BdR76 / CSVLint

CSV Lint plug-in for Notepad++ for syntax highlighting, csv validation, automatic column and datatype detecting, fixed width datasets, change datetime format, decimal separator, sort data, count unique values, convert to xml, json, sql etc. A plugin for data cleaning and working with messy data files.
GNU General Public License v3.0
151 stars 8 forks source link

Autodetection of columns not working for a more-than-one-row header #46

Closed Friedi closed 1 year ago

Friedi commented 1 year ago

Hi,

I miss a setting were the header can be more complex than just one row. Many data logs have a header containing additional information spreading over more than one line and then starting with the actual header for the column names. I have three ideas how to implement it:

  1. Sometimes the header is distinguishable by a first char (example: ~).
  2. If the header cannot determined automatically there could be a setting which provides the row of the columns starting. (in this example Line 13, with the data starting in line 14)
  3. Another way could be to start the autodetection not in the beginning of the data but in the first couple of not empty lines from the end of a file.

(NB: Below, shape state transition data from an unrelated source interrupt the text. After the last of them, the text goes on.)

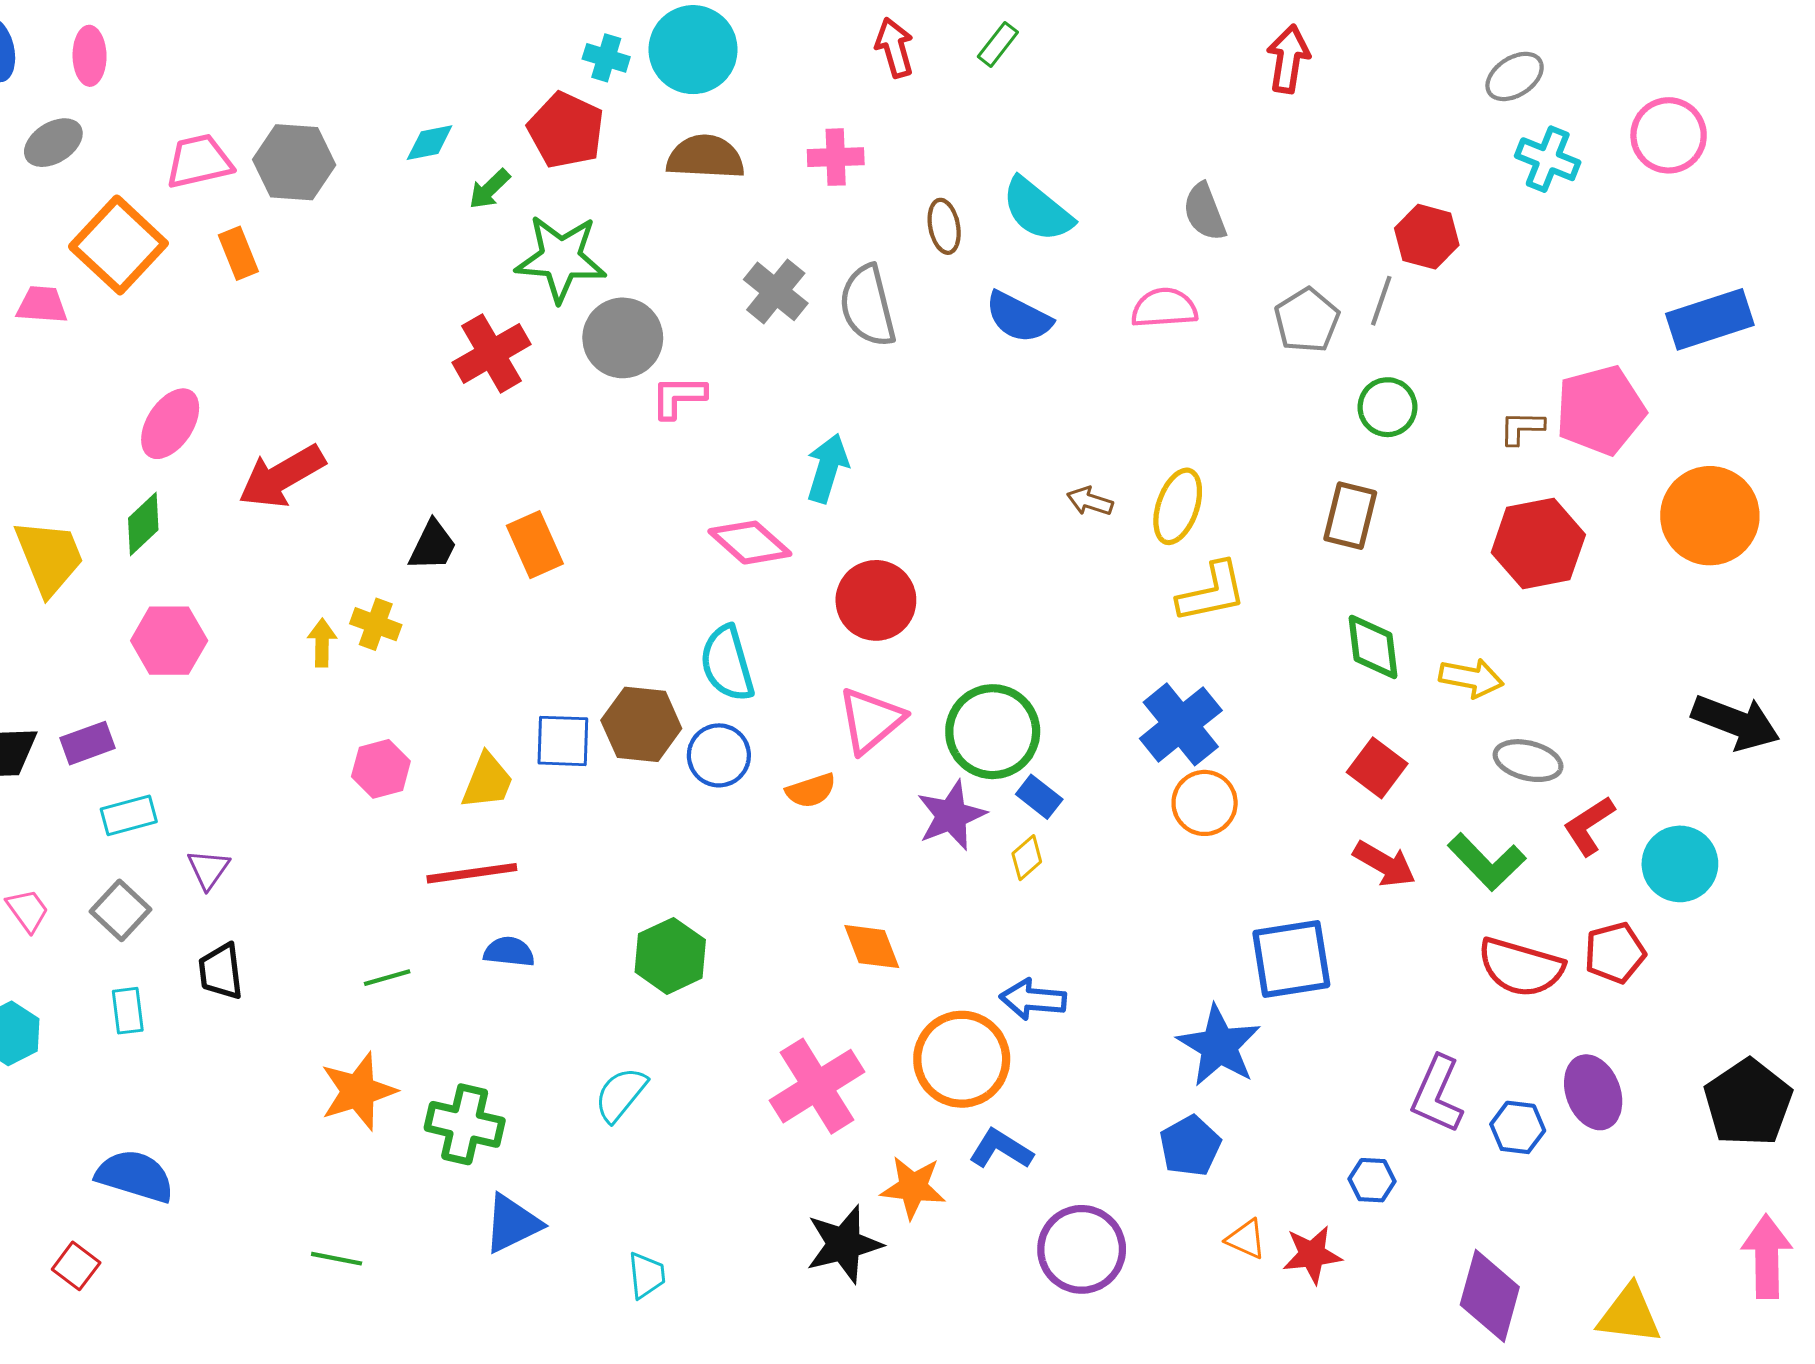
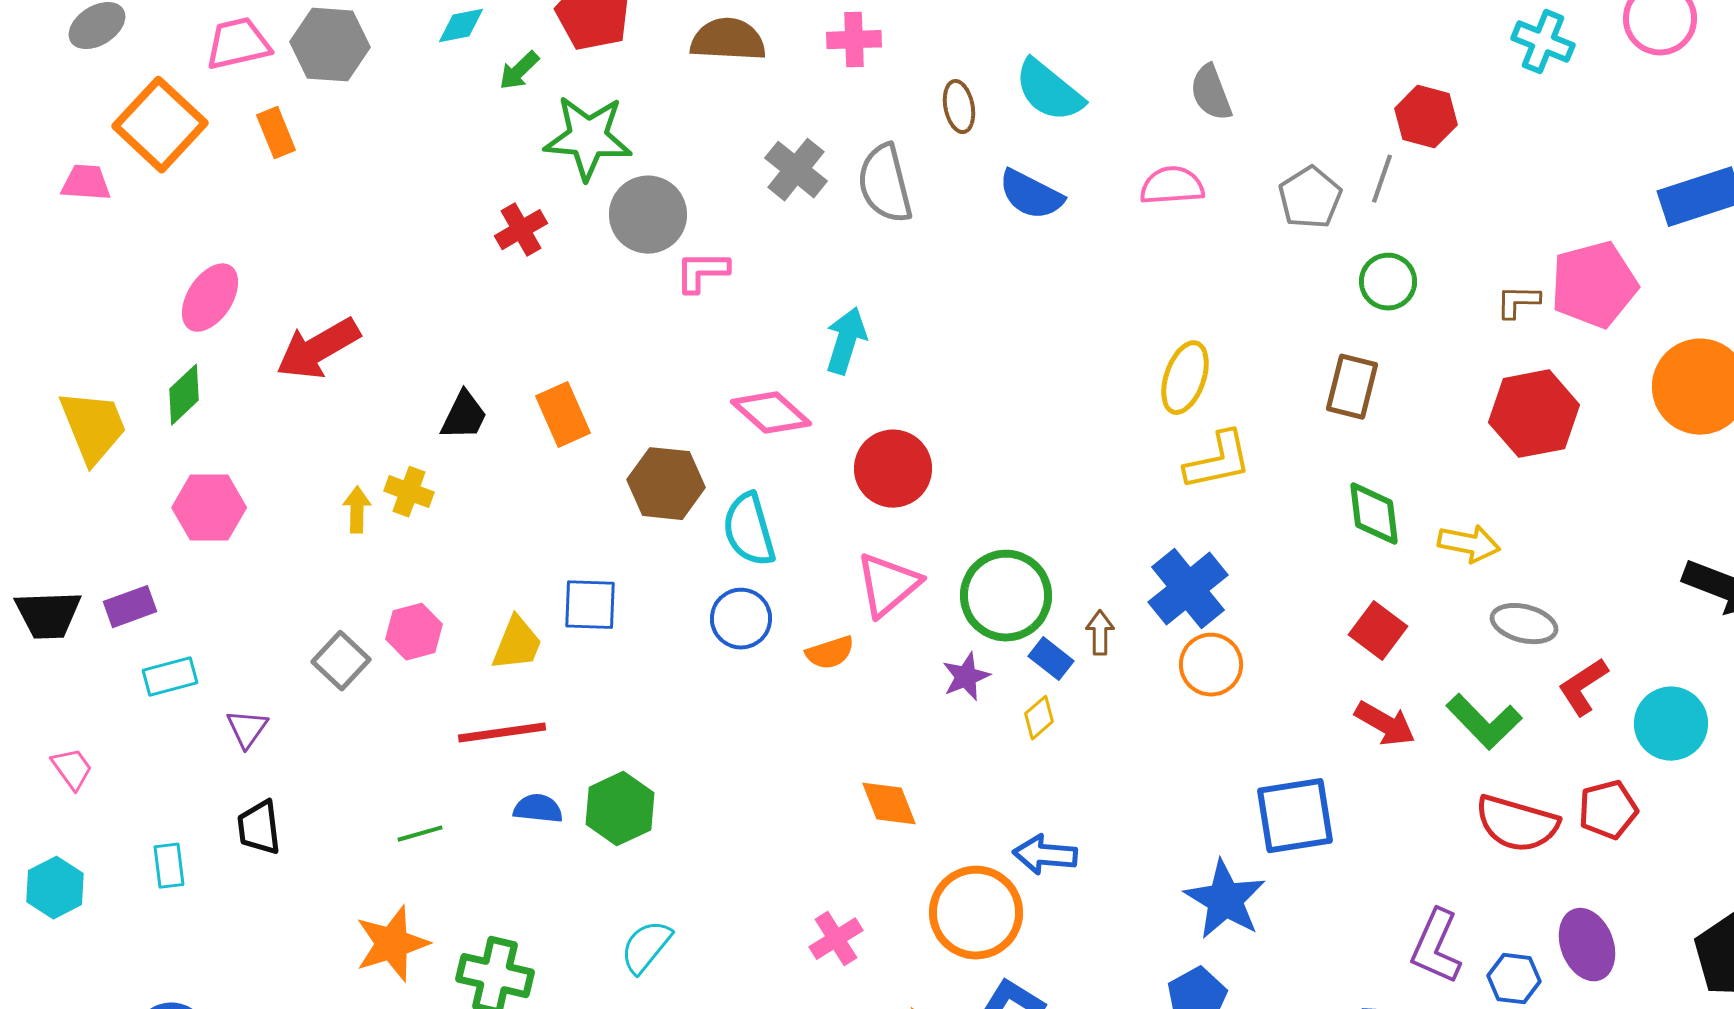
red cross: (492, 353) -> (521, 230), size x0.7
brown arrow: (1090, 501) -> (1100, 633), moved, turned 72
brown hexagon: (641, 724) -> (666, 484), moved
purple star: (951, 815) -> (966, 677), size x0.7
gray square: (121, 910) -> (341, 661), moved
green hexagon: (670, 956) -> (620, 809), moved
pink cross: (817, 1086) -> (836, 939), size x0.6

example file (I hope the data is not altered by the editor, the data here is TAB delimited): ~Resultfile from Basytec Battery Test System ~Date and Time of Data Converting: 10.11.2022 12:59:26 ~ ~Name of Test: Test Battery xyz ~Battery: LI-123_yx ~Testplan: LI-123_yx-Test.pln ~Testchannel: 1054 CH11 CTS ~Start of Test: 10.11.2022 10:38:59 ~End of Test: 10.11.2022 12:52:38 ~Operator (Test): justme ~Operator (Data converting): justme ~ ~Time[h] DataSet t-Step[h] t-Set[h] Line Command U[V] I[A] Ah[Ah] Ah-Charge Ah-Discharge Ah-Step Wh[Wh] T1[°C] R-AC R-DC Climate-T Cyc-Count Count State 0 1 0 0 2 Pause 4.14033592686097 0 0 0 0 0 0 42.96556 0 0 43 1 1 3 5.5E-7 2 5.5E-7 5.56111111111111E-7 2 Pause 4.14033592686097 0 0 0 0 0 0 42.96556 0 0 43 1 1 0 0.0002777775 3 0.0002777775 0.0002777775 2 Pause 4.14033592686097 0 0 0 0 0 0 42.96907 0 0 43 1 1 2

BdR76 commented 1 year ago

Thanks for posting the issue with the detailed description. I've personally never come across any situation with a csv files with comments at the start, but this is an interesting request.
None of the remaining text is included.